This is Artificial Lure with your Yellowstone River, Montana fishing report.
We don’t worry about tides on the Yellowstone – she’s a freestone, not a tidal river – but flows and temps matter. Montana Outdoor’s late‑February report has the river around 1,260 cfs with ice and slush mostly gone but water still very cold and fish sluggish. Rising Trout Fly Fishing notes this late‑winter has been mild overall, with stable flows and clearer water than usual, so conditions are very fishable if you dress for it.
Weather around Livingston to Billings today is classic early March shoulder season: chilly morning, pushing into the 40s–50s by afternoon with some clouds and light wind. Ventusky’s Billings forecast shows mid‑teens Celsius and partly cloudy, so expect a pleasant, if breezy, afternoon window. Sunrise is right around 6:50 a.m., sunset just after 6:15 p.m., giving a nice stretch of light but the best bite should be from late morning through mid‑afternoon, once the sun has taken the edge off that snowmelt chill.
According to Yellowstone Country Fly Fishing’s February‑through‑early‑March report, fish are hunkered in the slow, walking‑pace winter water: chest‑deep runs, long tailouts, and inside bends. Nymphing is still king. Think small and subtle: #18–20 baetis and midge patterns like Radiation Baetis, Little Green Machine, Lightning Bugs, Frenchies, and small Princes, often trailed behind a rubber‑legs stonefly or worm. Montana Outdoor’s Yellowstone update adds that streamers will move fish if you crawl them: woolly buggers and other slim, buggy streamers in olive, black, or brown on a very slow strip or swing.
You’re mostly looking at rainbows, browns, and a few cutts and whitefish. Recent local chatter out of Livingston and Paradise Valley shops has folks picking up a mix of 12–16 inch rainbows with the odd 18–20 inch pre‑spawn bow out of the deeper troughs, plus some solid browns hugging the bottom. Numbers aren’t crazy, but patient anglers working one good winter run can stick half a dozen trout and a pile of whitefish in an afternoon.
Best “lures” right now are essentially winter confidence patterns:
- Nymphs: small PTs, baetis nymphs, zebra midges, flashy perdigons, worms, and medium rubber‑legs.
- Streamers: small buggers, Thin Mints, and sculpin patterns, fished low and slow on a sink tip or long leader.

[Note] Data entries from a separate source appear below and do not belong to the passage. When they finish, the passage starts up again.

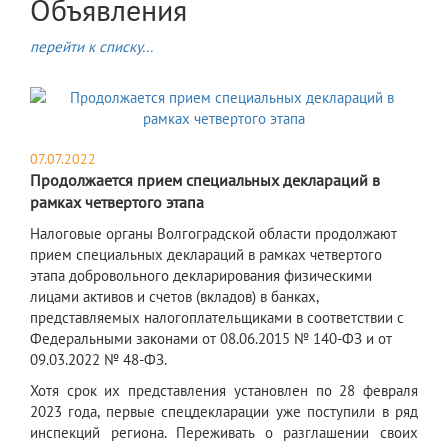
Объявления
перейти к списку...
07.07.2022
Продолжается прием специальных деклараций в
рамках четвертого этапа
​Налоговые органы Волгоградской области продолжают
прием специальных деклараций в рамках четвертого
этапа добровольного декларирования физическими
лицами активов и счетов (вкладов) в банках,
представляемых налогоплательщиками в соответствии с
Федеральными законами от 08.06.2015 № 140-ФЗ и от
09.03.2022 № 48-ФЗ.
Хотя срок их представления установлен по 28 февраля
2023 года, первые спецдекларации уже поступили в ряд
инспекций региона. Переживать о разглашении своих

If you’re gear fishing, think 1/8‑oz marabou jigs in olive/black, small spoons in copper or gold, or tiny crankbaits worked painfully slow along the seams. Bait anglers should stick to nightcrawlers threaded on light line, bounced just off bottom where legal.
Couple of local hot spots for you:
- Carter’s Bridge to Mayor’s Landing: With the new automated gate at Carter’s Bridge Fishing Access, parking is squared away, and those long, slow runs just downstream have been holding nice bows in the afternoon.
- Between Pine Creek and Mill Creek access: Classic deep winter water, with softer inside seams that’ve been giving up a few heavier pre‑spawn rainbows for folks nymphing tight to the bottom.
Move slow, pick your spots, and don’t be afraid to park on one juicy run for an hour or more. In this cold water, it’s all about getting the right bug in the right lane at the right depth.